June 7, 2023


We find relief in reports based on latest tallies of the Department of Health showing a downtrend in Covid-19 cases and related deaths nationwide, sparking hopes the virus causing this pandemic may already be weakening and further transmission may stop soon.
This hope however is being quashed by the emergence and threats of the Omicron variant, and even though the entire country has been placed on lower alert levels until Dec. 15, it makes us worry about a possible resurgence of cases like what is happening now in other countries thought to have succeeded in putting cases at bay.
We agree with the initial assessment and recommendation by the national Inter-Agency Task Force for the Management of Emerging Infectious Diseases itself that lowering the level of threat and easing of restrictions nationwide have to be carefully considered to avert case surges that may even break the highest record the country has so far recorded in September driven by the Delta variant.
Remember that a lull when the virus remains in our midst should drive us to further caution, knowing the outrageous behavior of this unseen enemy.
We call for the IATF to retain this caution and ensure strict enforcement of minimum public health protocols at all times and levels of local government units in the event it decides to further lower the alert levels beyond Dec. 15.
We should no longer court a repeat of the thousands of daily cases we have recorded that period that brought the country’s total number of Covid-19 cases to 2,835,996 as of Dec. 9.
With only seven cases of death and averaging less than a thousand new cases daily according to the latest DOH case bulletin during the first nine days of this month, pushing our hopes further for zero cases should be our next target.
We therefore understand sectors that require employees in the case of business establishments and LGUs allowing only fully vaccinated travelers into their premises as it is their way of preventing the entry of possible virus carriers or spread of severe cases of Covid-19.
It indeed puts any government in a quandary, because it cannot mandate all citizens to get vaccinated or it would violate existing laws and human rights.

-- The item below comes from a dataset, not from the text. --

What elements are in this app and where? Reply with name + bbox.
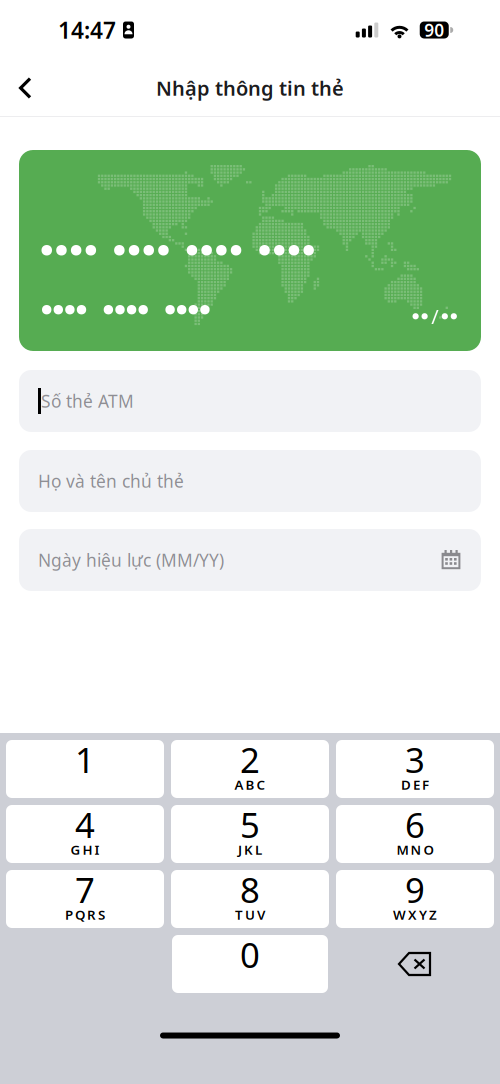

Such predicament is evident in the confusion caused by two IATF resolutions stating that “in areas where vaccine supplies are sufficient, establishment and employers in the public and private sector must require their on-site employees to be vaccinated against Covid-19.”
It also provides that workers who are still unvaccinated may not be terminated but will be required to undergo RT-PCR tests regularly at their own expense for purposes of on-site work.
A senator pointed out the resolutions are contrary to Department of Labor and Employment Advisory 3, s. 2021 that expressly states “no vaccine, no work policy shall not be allowed, and that there should be no discrimination or termination for employees who refuse or fail to be vaccinated and instead must be encouraged by their employers to do the same.”
The House Committee on Labor and Employment shares the same stand, saying it will not push for mandatory vaccination but is instead encouraging people by explaining the pros and cons of taking the vaccines.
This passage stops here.